Nereus Alumni Thomas Fröelicher (ETH Zurich) has been invited to give a joint seminar at the Max Planck Institute for Meteorology in Hamburg, Hungary, on June 8th.
Abstract:
Heat and CO2 exchange between the atmosphere and the ocean is a major control on Earth’s climate. Since preindustrial times, the global ocean has taken up more than a quarter of the carbon emitted from human activities and more than 90% of the excess heat that has accumulated in the Earth System as a result of these emissions. Thus, the ocean greatly moderates the rate of climate change. I will show that the Southern Ocean is especially important, accounting for about half of the oceanic uptake of carbon and more than three quarters of its heat uptake. The Southern Ocean’s dominant influence on the global heat and carbon balance stems from the fact that it is the primary gateway through which cold, centuries old and nutrient rich deep waters interact with the atmosphere.
Redistribution of the ocean’s heat content generated by internal variability also has the potential to alter – for decades or so – the longer-term trends that are associated with anthropogenic-induced changes. An example of this is the slowdown of global warming from 1998 to 2014. So far, the importance of the Equatorial Pacific was highlighted, with periods of frequent and/or intense La Niña phases having been identified as periods of intensified ocean heat uptake, keeping the rate of global mean warming low. I will challenge this popular view of the Equatorial Pacific being the single most important region by examining changes in oceanic heat content in a 30-member ensemble simulation with a fully coupled carbon-climate Earth System model. I will show that Hiati periods may occur without negative sea surface temperature anomalies in the Equatorial Pacific indicating that the surface warming pattern may be very different during future Hiati decades.

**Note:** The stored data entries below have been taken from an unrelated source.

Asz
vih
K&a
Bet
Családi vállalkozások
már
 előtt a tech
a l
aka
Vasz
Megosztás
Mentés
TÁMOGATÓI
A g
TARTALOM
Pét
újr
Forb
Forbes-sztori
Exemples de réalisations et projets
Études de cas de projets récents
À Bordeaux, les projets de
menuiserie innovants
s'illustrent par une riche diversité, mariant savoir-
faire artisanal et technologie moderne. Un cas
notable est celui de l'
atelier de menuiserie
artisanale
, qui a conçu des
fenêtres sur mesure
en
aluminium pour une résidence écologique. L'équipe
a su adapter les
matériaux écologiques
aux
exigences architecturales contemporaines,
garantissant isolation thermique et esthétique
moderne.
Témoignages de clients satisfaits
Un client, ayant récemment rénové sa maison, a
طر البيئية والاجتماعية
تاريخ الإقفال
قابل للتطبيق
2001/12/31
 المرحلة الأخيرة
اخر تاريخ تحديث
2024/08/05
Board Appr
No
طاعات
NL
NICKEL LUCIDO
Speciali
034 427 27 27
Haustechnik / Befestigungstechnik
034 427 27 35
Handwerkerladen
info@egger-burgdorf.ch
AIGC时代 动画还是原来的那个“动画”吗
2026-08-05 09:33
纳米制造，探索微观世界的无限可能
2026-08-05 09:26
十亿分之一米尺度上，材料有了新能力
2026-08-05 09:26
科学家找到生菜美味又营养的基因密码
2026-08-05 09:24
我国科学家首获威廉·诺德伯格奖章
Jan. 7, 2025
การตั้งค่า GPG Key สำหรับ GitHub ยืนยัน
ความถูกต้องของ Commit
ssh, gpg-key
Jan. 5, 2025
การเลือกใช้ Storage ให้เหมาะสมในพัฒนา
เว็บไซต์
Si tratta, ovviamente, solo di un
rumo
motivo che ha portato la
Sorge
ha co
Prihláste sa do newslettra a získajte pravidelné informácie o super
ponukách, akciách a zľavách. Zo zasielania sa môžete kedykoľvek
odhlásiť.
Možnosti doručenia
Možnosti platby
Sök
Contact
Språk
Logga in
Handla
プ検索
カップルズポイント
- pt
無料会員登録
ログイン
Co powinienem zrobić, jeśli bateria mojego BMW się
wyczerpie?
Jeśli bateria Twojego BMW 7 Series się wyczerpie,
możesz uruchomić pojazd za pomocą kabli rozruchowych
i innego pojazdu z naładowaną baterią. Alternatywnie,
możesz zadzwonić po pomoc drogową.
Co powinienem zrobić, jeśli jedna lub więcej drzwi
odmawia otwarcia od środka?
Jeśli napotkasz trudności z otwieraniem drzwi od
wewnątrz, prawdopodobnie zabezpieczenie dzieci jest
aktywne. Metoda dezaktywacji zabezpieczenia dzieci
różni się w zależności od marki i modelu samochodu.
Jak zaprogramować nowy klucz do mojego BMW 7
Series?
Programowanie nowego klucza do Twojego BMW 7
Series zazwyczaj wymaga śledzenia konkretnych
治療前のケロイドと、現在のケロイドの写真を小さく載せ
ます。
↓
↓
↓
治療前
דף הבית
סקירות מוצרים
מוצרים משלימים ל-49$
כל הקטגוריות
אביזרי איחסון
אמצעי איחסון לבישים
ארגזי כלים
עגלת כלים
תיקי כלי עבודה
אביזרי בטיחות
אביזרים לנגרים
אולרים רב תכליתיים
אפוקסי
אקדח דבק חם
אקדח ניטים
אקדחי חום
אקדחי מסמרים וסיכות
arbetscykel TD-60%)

During the last part of my talk, I will argue that the understanding of the geographic structure of ocean heat uptake is crucial to understand the global warming response to cumulative carbon emissions. I will show that ocean heat uptake, which occurs preferentially at subpolar latitudes, has a larger temperature impact per watt per square meters than the CO2 radiative forcing. In other words, the cooling effect of a high-latitude heat sink is larger than that of an equivalent tropical heat sink. As a result, surface temperature may actually increase on multi-century timescales after zero carbon emissions, despite of a decline in radiative forcing that exceeds the decline in ocean heat uptake – a circumstance that would otherwise be expected to lead to a decline in global temperature.